1: We finished “Where Did The Night Fall” (UNKLE’s new record, out May 14), pressed it up, manufactured all the promos – and then decided we didn’t like it anymore and destroyed all the promos. I kept some of them, though. They’re locked up in a box.
2: We worked on about 30 songs for the record, and for every one of them we recorded an hour’s worth of drums.
3: Listen to the tracks “Nowhere” and “Heavy Drug” on the instrumental CD (part of the limited edition of “Where Did The Night Fall”) – they are completely different from the album versions.
What is the biggest inspiration for your music?
The emotional experience through life and the things that I see. Any of my records is always like a diary of a certain period of time. I’m also very visually inspired, whether it be arts or people. Specifically, in regard to my new record, my daughter becoming a teenager was a huge influence on my work.
How and when did you get into making music?
I got into making music when I was 18 and was working with Tim Goldsworthy (now of DFA’s). The first remix we ever did was for a Jazz/ HipHop group called Ronny Jordan. It wasn’t very good, so it never got released.
What are your 5 favourite albums of all time?
1. Massive Attack – “Blue Lines”
2. Beastie Boys – “Check Your Head”
3. The Stone Roses – “The Stone Roses”
4. Public Enemy – “Yo! Bum Rush the Show”
5. Vangelis – “Blade Runner” (OST)
What do you associate with Berlin?
Electronic music. Very classic albums by Iggy Pop, David Bowie, Depeche Mode, U2. I also very much associate it with the night.
What’s your favourite place in your town?
Hampstead in London. I love the architecture and the space. It’s like the countryside, but it is right in the city.
If there was no music in the world, what would you do instead?
I would still be an artist, something in the visual arts. Or I would be doing Kung-Fu.
What was the last record you bought?
Doves – “The Best Of Doves (The Places Between 2000 – 2010)”
Who would you most like to collaborate with?
Robert Plant.

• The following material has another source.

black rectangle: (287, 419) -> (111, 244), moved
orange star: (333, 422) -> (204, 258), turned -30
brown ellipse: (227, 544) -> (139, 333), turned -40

And Chris Isaak.
What was your best gig (as performer or spectator)?
DJing for the Beastie Boys’s comeback gig and at the Opening of the Womb club in Tokyo. One of the best live gigs I’ve ever seen was Radiohead during their “OK Computer” tour.
How important is technology to your creative process?
It is essential, but I like to use technology rather than technology use me.
Do you have siblings and how do they feel about your career?
I work with both of them. Henry, my middle brother, creates all the packaging of my releases. And my little brother Aidan works with me in the studio and does a lot of the classical arrangements.